#### Task requirements:
Word for word, restate the lines of the material below from its first line through the one containing "remely easy. Just use the HTML function and". Omit the rest.
# # # # #
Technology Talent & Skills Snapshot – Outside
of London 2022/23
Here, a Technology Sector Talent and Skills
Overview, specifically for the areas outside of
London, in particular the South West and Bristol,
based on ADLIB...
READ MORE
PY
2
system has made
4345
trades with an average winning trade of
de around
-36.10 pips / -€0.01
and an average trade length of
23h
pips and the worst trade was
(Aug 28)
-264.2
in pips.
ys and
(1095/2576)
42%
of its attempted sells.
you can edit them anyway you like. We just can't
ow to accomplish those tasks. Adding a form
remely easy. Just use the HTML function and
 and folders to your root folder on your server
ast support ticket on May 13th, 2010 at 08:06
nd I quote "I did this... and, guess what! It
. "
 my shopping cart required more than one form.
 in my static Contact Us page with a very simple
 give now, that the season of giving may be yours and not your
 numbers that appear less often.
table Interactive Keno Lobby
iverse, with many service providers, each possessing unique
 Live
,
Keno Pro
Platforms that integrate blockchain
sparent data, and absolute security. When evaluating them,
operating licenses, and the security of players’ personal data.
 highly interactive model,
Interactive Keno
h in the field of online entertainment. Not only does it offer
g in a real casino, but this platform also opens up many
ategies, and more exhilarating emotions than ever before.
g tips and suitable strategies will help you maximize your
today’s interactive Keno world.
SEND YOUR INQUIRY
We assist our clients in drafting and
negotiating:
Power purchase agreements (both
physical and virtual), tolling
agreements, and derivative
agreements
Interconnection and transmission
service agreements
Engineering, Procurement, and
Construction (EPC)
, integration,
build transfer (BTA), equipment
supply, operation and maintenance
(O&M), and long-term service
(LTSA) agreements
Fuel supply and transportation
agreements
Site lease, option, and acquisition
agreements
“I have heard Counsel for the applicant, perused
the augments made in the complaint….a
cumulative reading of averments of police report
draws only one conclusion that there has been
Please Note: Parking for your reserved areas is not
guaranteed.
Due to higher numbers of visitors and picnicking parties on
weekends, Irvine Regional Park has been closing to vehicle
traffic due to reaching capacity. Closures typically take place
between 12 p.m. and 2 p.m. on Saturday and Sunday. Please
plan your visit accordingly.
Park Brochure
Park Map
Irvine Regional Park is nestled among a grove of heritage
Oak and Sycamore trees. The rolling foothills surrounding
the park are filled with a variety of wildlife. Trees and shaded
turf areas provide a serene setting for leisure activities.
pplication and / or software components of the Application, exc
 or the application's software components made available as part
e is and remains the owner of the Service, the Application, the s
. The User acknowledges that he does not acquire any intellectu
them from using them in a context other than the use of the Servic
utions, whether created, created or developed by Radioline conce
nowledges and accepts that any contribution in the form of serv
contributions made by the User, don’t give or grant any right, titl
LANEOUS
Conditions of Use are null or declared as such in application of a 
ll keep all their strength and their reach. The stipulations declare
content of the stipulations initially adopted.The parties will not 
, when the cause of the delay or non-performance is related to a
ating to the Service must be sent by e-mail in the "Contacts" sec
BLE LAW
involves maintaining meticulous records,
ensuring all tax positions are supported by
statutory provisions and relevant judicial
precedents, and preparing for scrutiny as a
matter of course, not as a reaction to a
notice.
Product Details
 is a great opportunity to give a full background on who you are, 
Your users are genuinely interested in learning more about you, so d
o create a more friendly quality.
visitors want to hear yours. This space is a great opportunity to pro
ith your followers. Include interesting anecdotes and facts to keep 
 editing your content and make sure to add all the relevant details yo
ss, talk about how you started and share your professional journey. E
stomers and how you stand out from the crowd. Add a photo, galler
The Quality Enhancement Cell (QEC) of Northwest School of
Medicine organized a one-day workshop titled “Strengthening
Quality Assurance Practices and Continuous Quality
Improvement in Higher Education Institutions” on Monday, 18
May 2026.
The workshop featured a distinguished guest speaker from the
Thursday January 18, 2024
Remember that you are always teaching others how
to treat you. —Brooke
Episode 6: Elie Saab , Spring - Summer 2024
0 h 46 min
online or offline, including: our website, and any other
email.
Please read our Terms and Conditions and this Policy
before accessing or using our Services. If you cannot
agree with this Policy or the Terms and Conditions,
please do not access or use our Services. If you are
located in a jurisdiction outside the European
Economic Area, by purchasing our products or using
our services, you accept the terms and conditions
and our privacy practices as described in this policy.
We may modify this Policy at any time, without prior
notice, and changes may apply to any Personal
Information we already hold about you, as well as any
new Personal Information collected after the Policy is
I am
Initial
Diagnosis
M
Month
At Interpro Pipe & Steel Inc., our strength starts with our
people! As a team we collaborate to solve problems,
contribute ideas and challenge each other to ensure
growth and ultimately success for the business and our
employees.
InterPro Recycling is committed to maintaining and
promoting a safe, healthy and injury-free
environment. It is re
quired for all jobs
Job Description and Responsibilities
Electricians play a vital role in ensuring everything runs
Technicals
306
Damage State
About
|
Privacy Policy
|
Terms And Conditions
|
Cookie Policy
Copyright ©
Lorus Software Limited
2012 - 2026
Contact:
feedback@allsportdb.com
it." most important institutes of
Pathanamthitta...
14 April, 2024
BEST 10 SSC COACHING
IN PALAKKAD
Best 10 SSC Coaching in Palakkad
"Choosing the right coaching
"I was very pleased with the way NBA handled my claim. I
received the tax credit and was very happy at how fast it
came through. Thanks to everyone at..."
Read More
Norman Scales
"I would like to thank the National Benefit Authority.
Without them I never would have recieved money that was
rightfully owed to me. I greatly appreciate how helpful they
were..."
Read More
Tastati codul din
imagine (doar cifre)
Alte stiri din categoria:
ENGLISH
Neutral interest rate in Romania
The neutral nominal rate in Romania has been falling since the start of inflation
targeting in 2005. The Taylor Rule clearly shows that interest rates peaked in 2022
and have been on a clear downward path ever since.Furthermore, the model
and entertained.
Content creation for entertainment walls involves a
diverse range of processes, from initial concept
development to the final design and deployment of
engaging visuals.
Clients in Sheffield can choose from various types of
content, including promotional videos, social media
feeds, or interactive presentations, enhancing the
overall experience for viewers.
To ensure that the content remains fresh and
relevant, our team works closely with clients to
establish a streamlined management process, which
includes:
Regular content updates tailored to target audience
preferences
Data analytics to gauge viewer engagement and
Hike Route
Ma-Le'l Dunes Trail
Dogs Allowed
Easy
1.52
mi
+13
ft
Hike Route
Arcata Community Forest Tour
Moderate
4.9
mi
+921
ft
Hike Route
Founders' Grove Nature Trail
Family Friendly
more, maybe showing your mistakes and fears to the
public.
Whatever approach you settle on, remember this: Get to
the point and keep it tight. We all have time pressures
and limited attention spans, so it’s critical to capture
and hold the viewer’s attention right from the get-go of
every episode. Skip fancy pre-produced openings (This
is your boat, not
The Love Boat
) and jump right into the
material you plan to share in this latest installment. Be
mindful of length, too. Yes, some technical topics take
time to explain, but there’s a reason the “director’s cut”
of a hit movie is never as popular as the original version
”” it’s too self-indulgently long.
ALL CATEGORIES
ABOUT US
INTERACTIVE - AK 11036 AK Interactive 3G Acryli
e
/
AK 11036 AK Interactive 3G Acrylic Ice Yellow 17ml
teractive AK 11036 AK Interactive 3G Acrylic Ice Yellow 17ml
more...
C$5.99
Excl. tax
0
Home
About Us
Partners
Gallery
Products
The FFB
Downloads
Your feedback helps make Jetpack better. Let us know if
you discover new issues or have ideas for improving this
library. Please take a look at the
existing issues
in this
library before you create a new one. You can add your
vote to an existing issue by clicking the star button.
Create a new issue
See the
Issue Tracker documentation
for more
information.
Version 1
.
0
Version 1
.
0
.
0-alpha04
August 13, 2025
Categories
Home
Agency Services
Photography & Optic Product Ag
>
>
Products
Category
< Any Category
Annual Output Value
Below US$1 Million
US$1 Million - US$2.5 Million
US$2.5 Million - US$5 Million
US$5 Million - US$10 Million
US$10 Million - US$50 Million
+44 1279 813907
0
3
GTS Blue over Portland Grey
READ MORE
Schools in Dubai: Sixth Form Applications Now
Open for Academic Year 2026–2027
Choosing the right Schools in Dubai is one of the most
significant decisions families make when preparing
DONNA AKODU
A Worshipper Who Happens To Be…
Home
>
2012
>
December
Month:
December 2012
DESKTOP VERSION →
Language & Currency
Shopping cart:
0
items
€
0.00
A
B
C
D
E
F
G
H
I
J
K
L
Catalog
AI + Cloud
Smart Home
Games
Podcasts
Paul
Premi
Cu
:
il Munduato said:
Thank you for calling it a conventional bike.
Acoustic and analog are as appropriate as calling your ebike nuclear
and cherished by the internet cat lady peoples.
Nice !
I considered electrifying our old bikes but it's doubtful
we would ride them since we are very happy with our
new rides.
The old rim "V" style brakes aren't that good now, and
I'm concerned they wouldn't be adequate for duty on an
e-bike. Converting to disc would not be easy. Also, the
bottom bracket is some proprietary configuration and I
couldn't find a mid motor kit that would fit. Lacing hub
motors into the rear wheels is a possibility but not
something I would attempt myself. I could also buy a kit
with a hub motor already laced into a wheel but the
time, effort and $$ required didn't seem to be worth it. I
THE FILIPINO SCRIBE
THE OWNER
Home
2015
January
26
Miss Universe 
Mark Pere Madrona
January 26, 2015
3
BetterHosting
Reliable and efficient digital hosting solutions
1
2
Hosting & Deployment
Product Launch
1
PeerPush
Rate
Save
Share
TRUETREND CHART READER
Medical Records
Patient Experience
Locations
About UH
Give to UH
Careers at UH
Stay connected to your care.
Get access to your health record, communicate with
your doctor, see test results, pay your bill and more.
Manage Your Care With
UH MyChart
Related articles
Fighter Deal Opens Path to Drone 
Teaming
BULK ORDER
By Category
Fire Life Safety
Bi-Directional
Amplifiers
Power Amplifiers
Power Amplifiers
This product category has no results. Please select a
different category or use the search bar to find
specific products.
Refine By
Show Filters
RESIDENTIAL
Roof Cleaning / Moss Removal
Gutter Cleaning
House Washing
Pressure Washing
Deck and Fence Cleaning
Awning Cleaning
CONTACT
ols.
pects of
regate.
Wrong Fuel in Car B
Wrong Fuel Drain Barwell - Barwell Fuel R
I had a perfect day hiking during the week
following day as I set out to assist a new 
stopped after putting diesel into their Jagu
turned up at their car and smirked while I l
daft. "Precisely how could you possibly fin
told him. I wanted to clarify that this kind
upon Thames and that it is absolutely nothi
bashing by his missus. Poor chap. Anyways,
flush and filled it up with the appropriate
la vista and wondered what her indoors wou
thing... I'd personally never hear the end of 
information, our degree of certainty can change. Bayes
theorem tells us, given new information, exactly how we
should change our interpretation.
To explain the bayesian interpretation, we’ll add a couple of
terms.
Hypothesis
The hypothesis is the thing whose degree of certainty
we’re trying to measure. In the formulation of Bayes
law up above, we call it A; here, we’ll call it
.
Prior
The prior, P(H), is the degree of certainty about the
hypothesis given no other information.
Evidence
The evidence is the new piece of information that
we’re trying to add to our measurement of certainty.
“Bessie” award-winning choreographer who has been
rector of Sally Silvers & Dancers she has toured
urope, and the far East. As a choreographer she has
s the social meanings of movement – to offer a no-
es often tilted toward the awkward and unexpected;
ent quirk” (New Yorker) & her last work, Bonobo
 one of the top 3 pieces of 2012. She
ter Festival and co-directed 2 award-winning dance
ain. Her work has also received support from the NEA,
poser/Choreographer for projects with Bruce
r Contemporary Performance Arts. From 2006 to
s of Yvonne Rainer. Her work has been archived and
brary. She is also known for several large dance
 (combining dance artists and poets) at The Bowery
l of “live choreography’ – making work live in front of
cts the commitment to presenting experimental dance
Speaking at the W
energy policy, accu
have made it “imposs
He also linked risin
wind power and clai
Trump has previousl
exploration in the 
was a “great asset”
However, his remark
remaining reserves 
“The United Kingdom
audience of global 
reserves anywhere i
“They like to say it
# # # # #
#### Solution:
Technology Talent & Skills Snapshot – Outside
of London 2022/23
Here, a Technology Sector Talent and Skills
Overview, specifically for the areas outside of
London, in particular the South West and Bristol,
based on ADLIB...
READ MORE
PY
2
system has made
4345
trades with an average winning trade of
de around
-36.10 pips / -€0.01
and an average trade length of
23h
pips and the worst trade was
(Aug 28)
-264.2
in pips.
ys and
(1095/2576)
42%
of its attempted sells.
you can edit them anyway you like. We just can't
ow to accomplish those tasks. Adding a form
remely easy. Just use the HTML function and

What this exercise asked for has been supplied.